**THE TASK:**
I would like the lines below, from the one with "Student Building SB015" through the one with "3 years ago", copied exactly and without any pictures.

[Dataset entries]
§
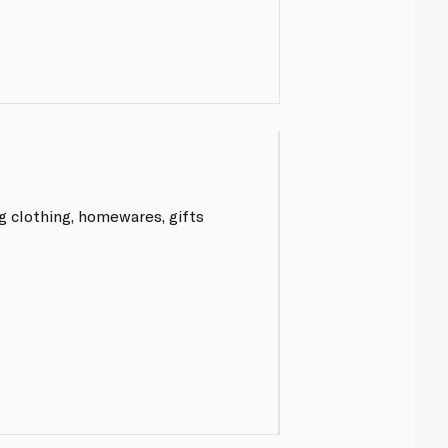
g clothing, homewares, gifts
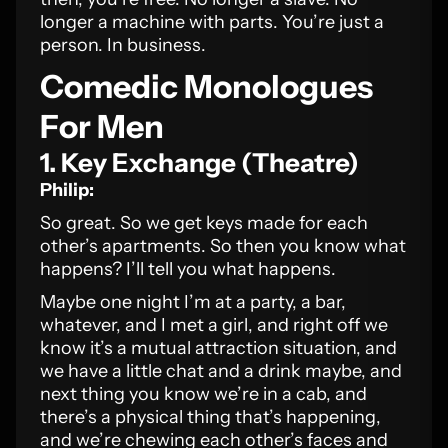
longer a machine with parts. You’re just a
person. In business.
Comedic Monologues
For Men
1. Key Exchange (Theatre)
Philip:
So great. So we get keys made for each
other’s apartments. So then you know what
happens? I’ll tell you what happens.
Maybe one night I’m at a party, a bar,
whatever, and I met a girl, and right off we
know it’s a mutual attraction situation, and
we have a little chat and a drink maybe, and
next thing you know we’re in a cab, and
there’s a physical thing that’s happening,
and we’re chewing each other’s faces and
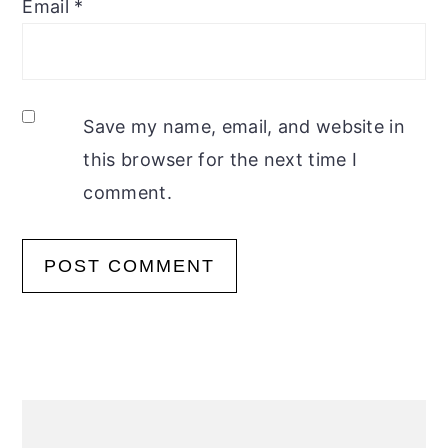
Email
*
Save my name, email, and website in
this browser for the next time I
comment.
Primary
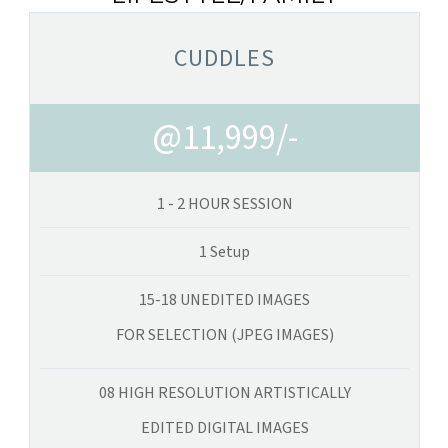
CUDDLES
@11,999/-
1 - 2 HOUR SESSION
1 Setup
15-18 UNEDITED IMAGES
FOR SELECTION (JPEG IMAGES)
08 HIGH RESOLUTION ARTISTICALLY
EDITED DIGITAL IMAGES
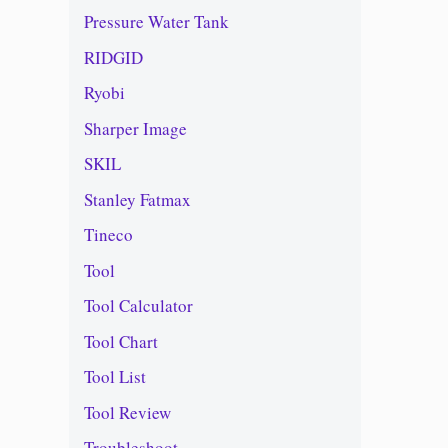
Pressure Water Tank
RIDGID
Ryobi
Sharper Image
SKIL
Stanley Fatmax
Tineco
Tool
Tool Calculator
Tool Chart
Tool List
Tool Review
Troubleshoot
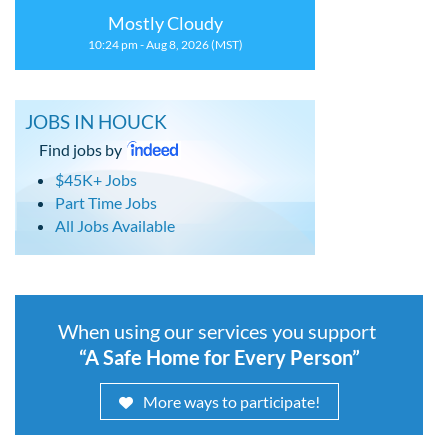
Mostly Cloudy
10:24 pm - Aug 8, 2026 (MST)
JOBS IN HOUCK
Find jobs by
$45K+ Jobs
Part Time Jobs
All Jobs Available
When using our services you support
“A Safe Home for Every Person”
More ways to participate!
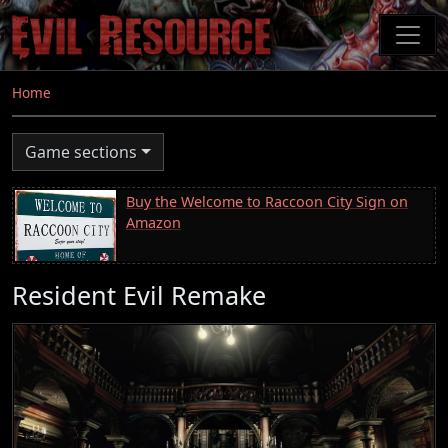
Skip
to
main
content
Home
Game sections
Buy the Welcome to Raccoon City Sign on
Amazon
Resident Evil Remake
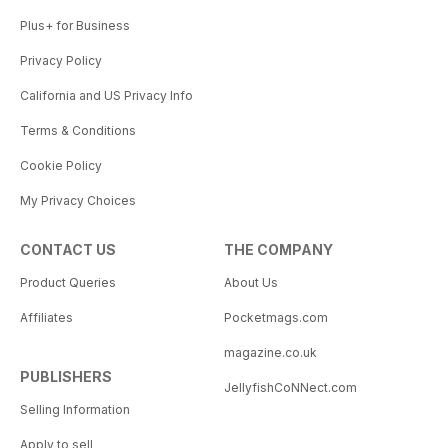
Plus+ for Business
Privacy Policy
California and US Privacy Info
Terms & Conditions
Cookie Policy
My Privacy Choices
CONTACT US
THE COMPANY
Product Queries
About Us
Affiliates
Pocketmags.com
magazine.co.uk
PUBLISHERS
JellyfishCoNNect.com
Selling Information
Apply to sell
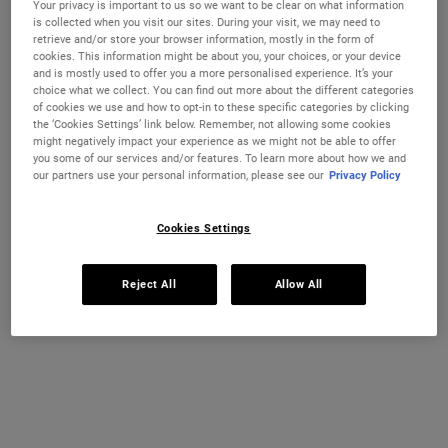
Your privacy is important to us so we want to be clear on what information
Ultra Facial Cream
Hydration Refillery Gift Set For
is collected when you visit our sites. During your visit, we may need to
Facial Hydration
retrieve and/or store your browser information, mostly in the form of
cookies. This information might be about you, your choices, or your device
Discover our #1 face cream formulated
A refillable set of our best-selling 72-
and is mostly used to offer you a more personalised experience. It’s your
CHANGE COUNTRY
for all skin types, even sensitive skin, to
hour moisturiser*. Worth €122, save 18%
choice what we collect. You can find out more about the different categories
strengthen your skin's moisture barrier
of cookies we use and how to opt-in to these specific categories by clicking
for softer, smoother skin and up to 72-
Select a size
One Size Available
the ‘Cookies Settings’ link below. Remember, not allowing some cookies
hour hydration. Refill format available.
Set
might negatively impact your experience as we might not be able to offer
you some of our services and/or features. To learn more about how we and
our partners use your personal information, please see our
Privacy Policy
€26.00
€100.00
ULTRA FACIAL CREAM
HYDRATION
Cookies Settings
ADD TO BAG
ADD TO BAG
Reject All
Allow All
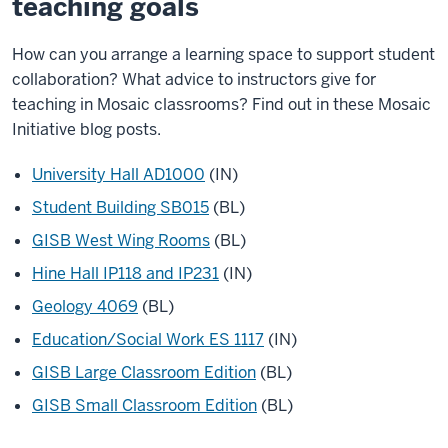
teaching goals
How can you arrange a learning space to support student
collaboration? What advice to instructors give for
teaching in Mosaic classrooms? Find out in these Mosaic
Initiative blog posts.
University Hall AD1000
(IN)
Student Building SB015
(BL)
GISB West Wing Rooms
(BL)
Hine Hall IP118 and IP231
(IN)
Geology 4069
(BL)
Education/Social Work ES 1117
(IN)
GISB Large Classroom Edition
(BL)
GISB Small Classroom Edition
(BL)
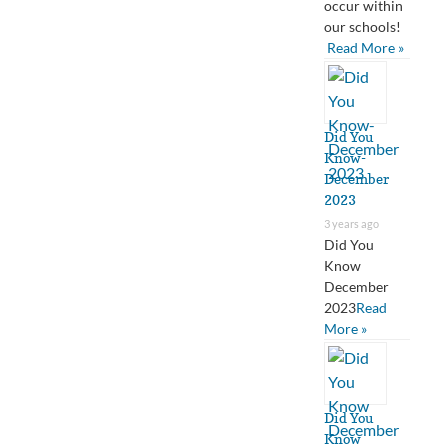
occur within
our schools!
Read More »
Did You
Know-
December
2023
3 years ago
Did You
Know
December
2023
Read
More »
Did You
Know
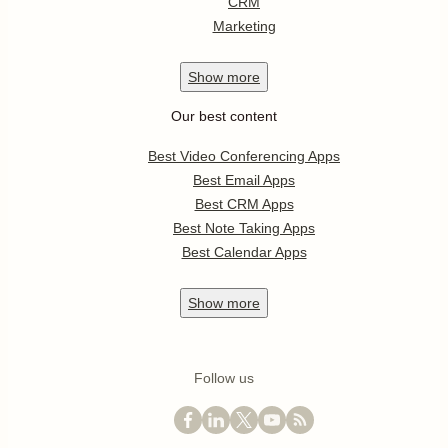
CRM
Marketing
Show
more
Our best content
Best Video Conferencing Apps
Best Email Apps
Best CRM Apps
Best Note Taking Apps
Best Calendar Apps
Show
more
Follow us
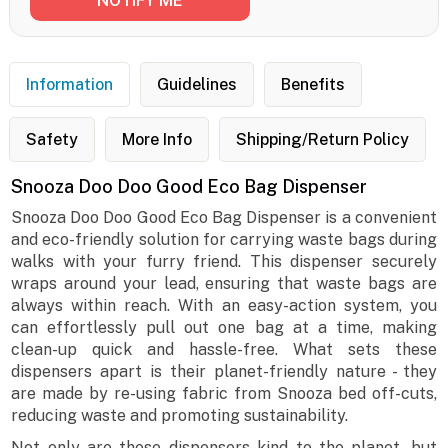
Information
Guidelines
Benefits
Safety
More Info
Shipping/Return Policy
Snooza Doo Doo Good Eco Bag Dispenser
Snooza Doo Doo Good Eco Bag Dispenser is a convenient
and eco-friendly solution for carrying waste bags during
walks with your furry friend. This dispenser securely
wraps around your lead, ensuring that waste bags are
always within reach. With an easy-action system, you
can effortlessly pull out one bag at a time, making
clean-up quick and hassle-free. What sets these
dispensers apart is their planet-friendly nature - they
are made by re-using fabric from Snooza bed off-cuts,
reducing waste and promoting sustainability.
Not only are these dispensers kind to the planet, but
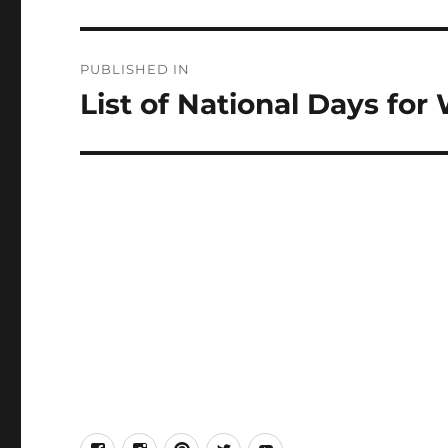
Post
PUBLISHED IN
navigation
List of National Days for
facebook
Instagram
Pinterest
Twitter
Youtube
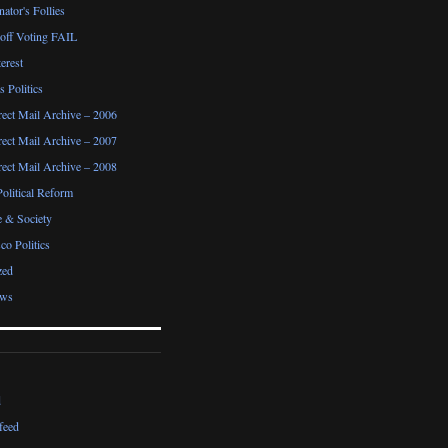
ator's Follies
noff Voting FAIL
erest
 Politics
irect Mail Archive – 2006
irect Mail Archive – 2007
irect Mail Archive – 2008
Political Reform
e & Society
co Politics
zed
ews
d
feed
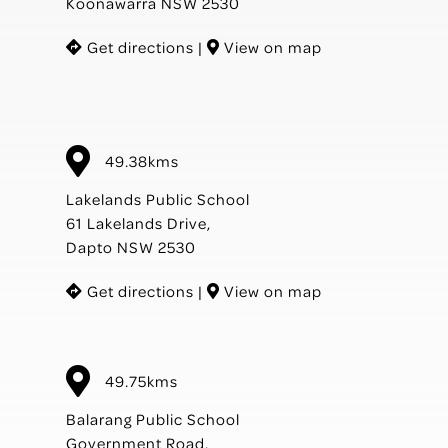
Koonawarra NSW 2530
Get directions
|
View on map
49.38kms
Lakelands Public School
61 Lakelands Drive,
Dapto NSW 2530
Get directions
|
View on map
49.75kms
Balarang Public School
Government Road,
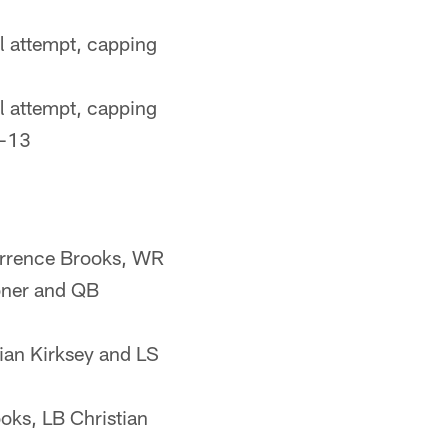
l attempt, capping
l attempt, capping
6-13
Terrence Brooks, WR
oner and QB
ian Kirksey and LS
oks, LB Christian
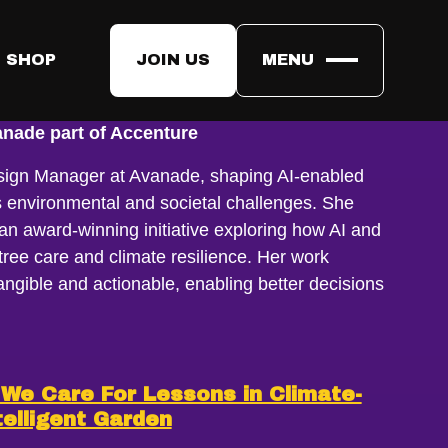
 SHOP
JOIN US
MENU
nade part of Accenture
ign Manager at Avanade, shaping AI-enabled
s environmental and societal challenges. She
an award-winning initiative exploring how AI and
ree care and climate resilience. Her work
ngible and actionable, enabling better decisions
We Care For Lessons in Climate-
telligent Garden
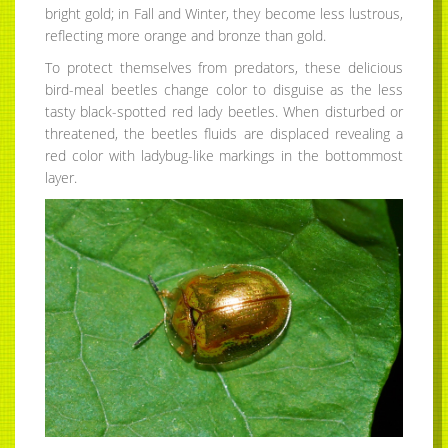
bright gold; in Fall and Winter, they become less lustrous,
reflecting more orange and bronze than gold.
To protect themselves from predators, these delicious
bird-meal beetles change color to disguise as the less
tasty black-spotted red lady beetles. When disturbed or
threatened, the beetles fluids are displaced revealing a
red color with ladybug-like markings in the bottommost
layer.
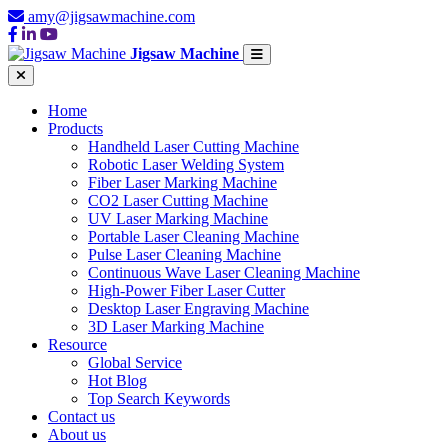
amy@jigsawmachine.com
Jigsaw Machine
Home
Products
Handheld Laser Cutting Machine
Robotic Laser Welding System
Fiber Laser Marking Machine
CO2 Laser Cutting Machine
UV Laser Marking Machine
Portable Laser Cleaning Machine
Pulse Laser Cleaning Machine
Continuous Wave Laser Cleaning Machine
High-Power Fiber Laser Cutter
Desktop Laser Engraving Machine
3D Laser Marking Machine
Resource
Global Service
Hot Blog
Top Search Keywords
Contact us
About us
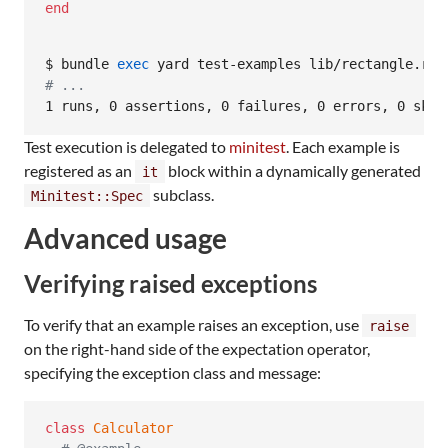
end
$ bundle 
exec
#
 ...
1 runs, 0 assertions, 0 failures, 0 errors, 0 skip
Test execution is delegated to
minitest
. Each example is
registered as an
block within a dynamically generated
it
subclass.
Minitest::Spec
Advanced usage
Verifying raised exceptions
To verify that an example raises an exception, use
raise
on the right-hand side of the expectation operator,
specifying the exception class and message:
class
Calculator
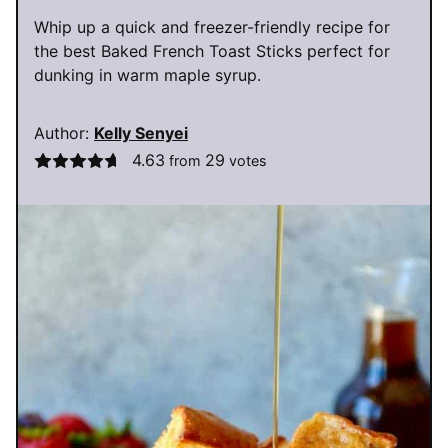
Whip up a quick and freezer-friendly recipe for
the best Baked French Toast Sticks perfect for
dunking in warm maple syrup.
Author:
Kelly Senyei
4.63
29
from
votes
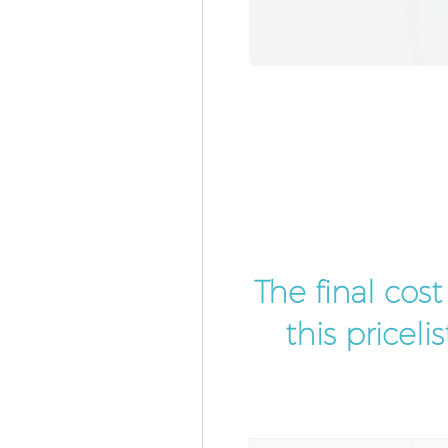
The final cos
this pricel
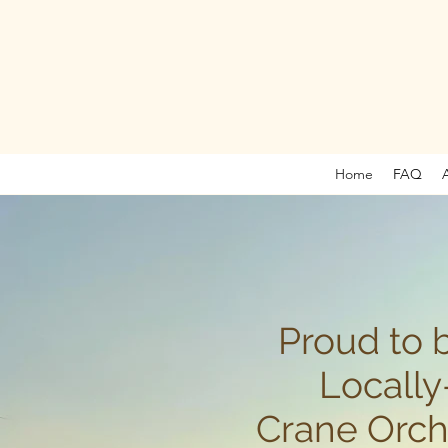
Home
FAQ
Proud to 
Locall
Crane Orch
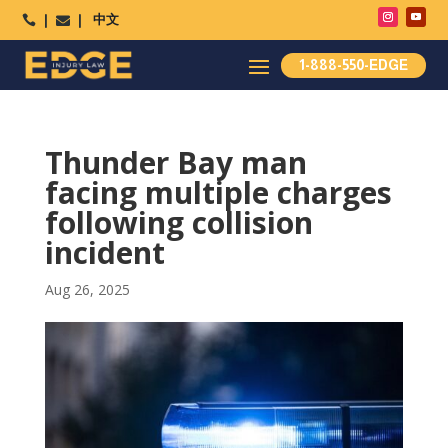
中文




1-888-550-EDGE
Thunder Bay man
facing multiple charges
following collision
incident
Aug 26, 2025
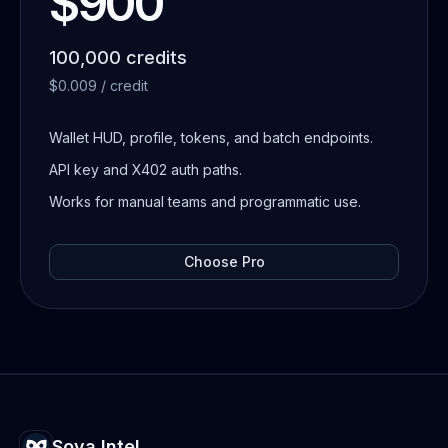
$900
100,000 credits
$0.009 / credit
Wallet HUD, profile, tokens, and batch endpoints.
API key and X402 auth paths.
Works for manual teams and programmatic use.
Choose
Pro
Sova Intel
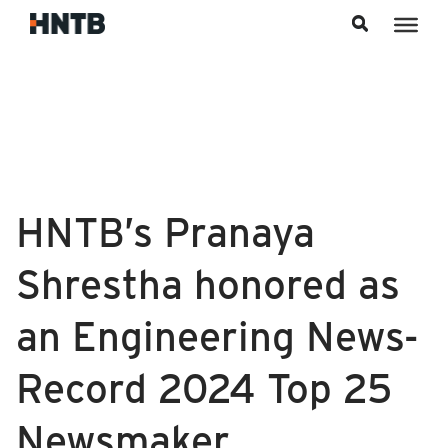
Skip to content
HNTB’s Pranaya
Shrestha honored as
an Engineering News-
Record 2024 Top 25
Newsmaker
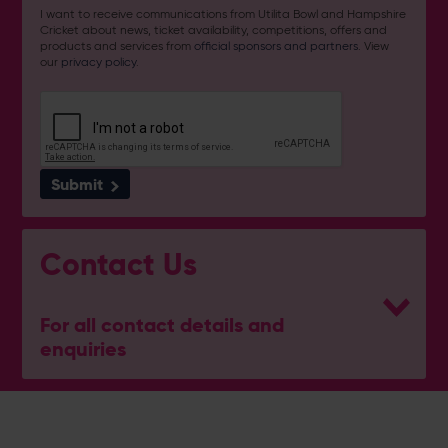
I want to receive communications from Utilita Bowl and Hampshire
Cricket about news, ticket availability, competitions, offers and
products and services from
official sponsors and partners
. View
our
privacy policy
.
Submit
Contact Us
For all contact details and
enquiries
Address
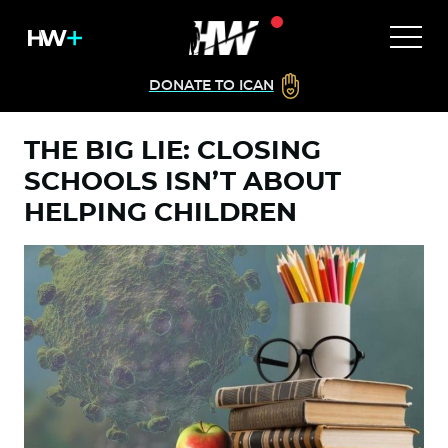
DONATE TO ICAN
THE BIG LIE: CLOSING
SCHOOLS ISN’T ABOUT
HELPING CHILDREN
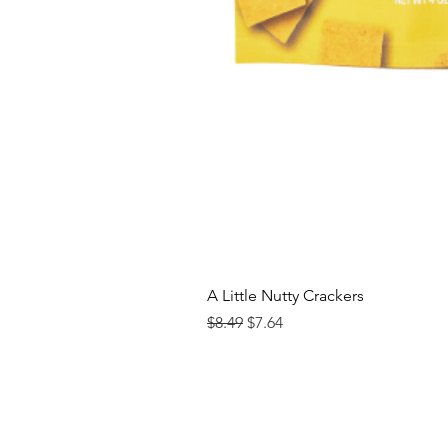
A Little Nutty Crackers
Regular Price
Sale Price
$8.49
$7.64
Contact us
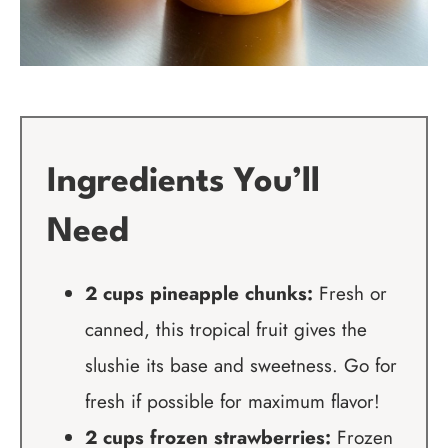
Ingredients You’ll
Need
2 cups pineapple chunks:
Fresh or
canned, this tropical fruit gives the
slushie its base and sweetness. Go for
fresh if possible for maximum flavor!
2 cups frozen strawberries:
Frozen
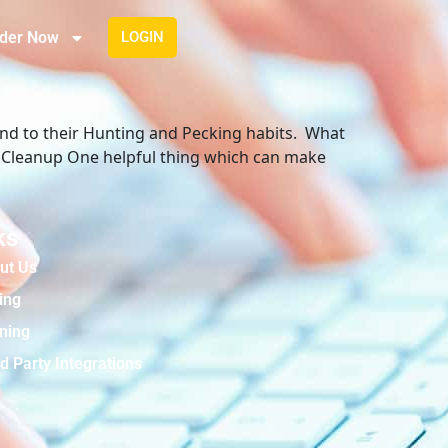
der Now
LOGIN
 end to their Hunting and Pecking habits. What
r Cleanup One helpful thing which can make
ks
ut Us
ing
ining
d Party Integrations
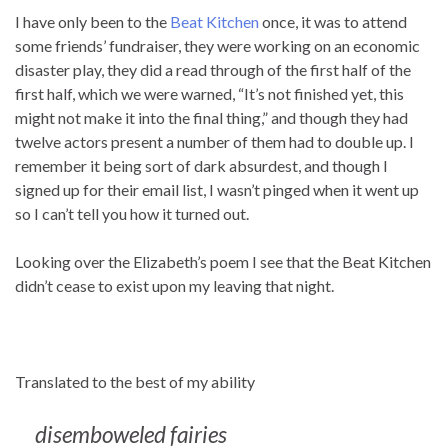
I have only been to the
Beat Kitchen
once, it was to attend
some friends’ fundraiser, they were working on an economic
disaster play, they did a read through of the first half of the
first half, which we were warned, “It’s not finished yet, this
might not make it into the final thing,” and though they had
twelve actors present a number of them had to double up. I
remember it being sort of dark absurdest, and though I
signed up for their email list, I wasn’t pinged when it went up
so I can’t tell you how it turned out.
Looking over the Elizabeth’s poem I see that the Beat Kitchen
didn’t cease to exist upon my leaving that night.
Translated to the best of my ability
disemboweled fairies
§
**EXERCISE OUTPUT:**
Student Building SB015
(BL)
GISB West Wing Rooms
(BL)
Hine Hall IP118 and IP231
(IN)
Geology 4069
(BL)
Education/Social Work ES 1117
(IN)
GISB Large Classroom Edition
(BL)
GISB Small Classroom Edition
(BL)
occur within
our schools!
Read More »
Did You
Know-
December
2023
3 years ago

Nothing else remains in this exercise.